[Dataset items]
· · · ·
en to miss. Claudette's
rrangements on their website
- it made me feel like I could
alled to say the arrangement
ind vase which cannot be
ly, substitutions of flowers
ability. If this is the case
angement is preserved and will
· · · ·
• **Task details**
Your task is to write out the lines from the one with "ability. If this is the case" through the end of the records, exactly and with nothing added.

• **Written answer**
ability. If this is the case
angement is preserved and will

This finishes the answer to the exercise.